Researchers from Tencent YouTu Lab have launched Sequential-NIAH, a benchmark designed to evaluate how nicely LLMs retrieve sequential data, known as a needle, from lengthy texts. The benchmark consists of artificial, actual, and open-domain QA needles embedded in contexts starting from 8K to 128K tokens, totaling 14,000 samples. An artificial data-trained analysis mannequin achieved 99.49% accuracy in judging the correctness and order of responses. Nonetheless, checks on six common LLMs confirmed the very best efficiency at simply 63.15%, highlighting the issue of the duty and the necessity for additional development in long-context comprehension.
The Sequential-NIAH benchmark is designed to guage fashions on retrieving sequentially ordered data (needles) from lengthy texts (haystacks). It makes use of three varieties of QA synthesis pipelines: artificial (generated occasions so as), actual (extracted from temporal information graphs), and open-domain QA (logically ordered solutions). These QA pairs are inserted into various, lengthy texts sourced from the LongData Corpus, masking numerous domains. To assemble samples, the lengthy textual content is segmented, needles are randomly shuffled and embedded, and the duty is framed utilizing immediate templates.
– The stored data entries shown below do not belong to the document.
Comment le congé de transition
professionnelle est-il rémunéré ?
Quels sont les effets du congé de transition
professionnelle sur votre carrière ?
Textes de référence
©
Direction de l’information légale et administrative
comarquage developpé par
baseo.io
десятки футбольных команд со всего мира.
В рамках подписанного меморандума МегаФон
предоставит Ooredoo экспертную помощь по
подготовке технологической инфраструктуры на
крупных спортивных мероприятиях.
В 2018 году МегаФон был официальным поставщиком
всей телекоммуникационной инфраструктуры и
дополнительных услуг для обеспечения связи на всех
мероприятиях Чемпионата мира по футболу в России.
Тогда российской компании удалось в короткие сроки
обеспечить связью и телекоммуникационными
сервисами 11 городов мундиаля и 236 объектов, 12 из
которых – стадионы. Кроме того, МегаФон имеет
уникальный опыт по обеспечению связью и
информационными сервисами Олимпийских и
The ultimate dataset contains 14,000 samples, break up throughout coaching, improvement, and check units, in each English and Chinese language.
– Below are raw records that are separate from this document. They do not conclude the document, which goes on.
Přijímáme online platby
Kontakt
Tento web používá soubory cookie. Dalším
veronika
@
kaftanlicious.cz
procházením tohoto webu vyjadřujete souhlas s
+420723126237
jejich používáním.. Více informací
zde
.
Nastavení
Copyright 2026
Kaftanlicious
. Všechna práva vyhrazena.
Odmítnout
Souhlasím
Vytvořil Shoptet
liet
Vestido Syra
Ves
The analysis mannequin was examined towards Claude-3.5, GPT-4o, and others on 1,960 samples, reaching a 99.49% accuracy. This outperforms GPT-4o (96.07%) and Claude-3.5 (87.09%) by important margins. In subsequent benchmark checks on 2,000 samples, Gemini-1.5 outperformed different fashions with an accuracy of 63.15%, whereas GPT-4o-mini and GPT-4o carried out poorly. Efficiency different with textual content size, variety of needles, QA synthesis pipelines, and languages, with Gemini-1.5 sustaining secure outcomes. A noise evaluation revealed that minor perturbations had a negligible influence on accuracy, however bigger shifts in needle positions lowered mannequin consistency, significantly for Qwen-2.5 and LLaMA-3.3.
In conclusion, the Sequential-NIAH benchmark assesses LLMs on their capacity to extract sequential data from prolonged texts (as much as 128,000 tokens). It consists of artificial, actual, and open-domain question-answering pipelines, with 14,000 samples for coaching, improvement, and testing. Regardless of testing common fashions like Claude, GPT-4.0, Gemini, LLaMA, and Qwen, none achieved excessive accuracy, with one of the best acting at 63.15%. An artificial analysis mannequin achieved an accuracy of 99.49% on the check knowledge. The benchmark additionally highlights the challenges of accelerating context lengths and needle counts and is validated by noise robustness checks, making it worthwhile for advancing LLM analysis.
Take a look at the Paper. Additionally, don’t overlook to observe us on Twitter and be a part of our Telegram Channel and LinkedIn Group. Don’t Overlook to hitch our 90k+ ML SubReddit.

Sana Hassan, a consulting intern at Marktechpost and dual-degree scholar at IIT Madras, is obsessed with making use of expertise and AI to deal with real-world challenges. With a eager curiosity in fixing sensible issues, he brings a contemporary perspective to the intersection of AI and real-life options.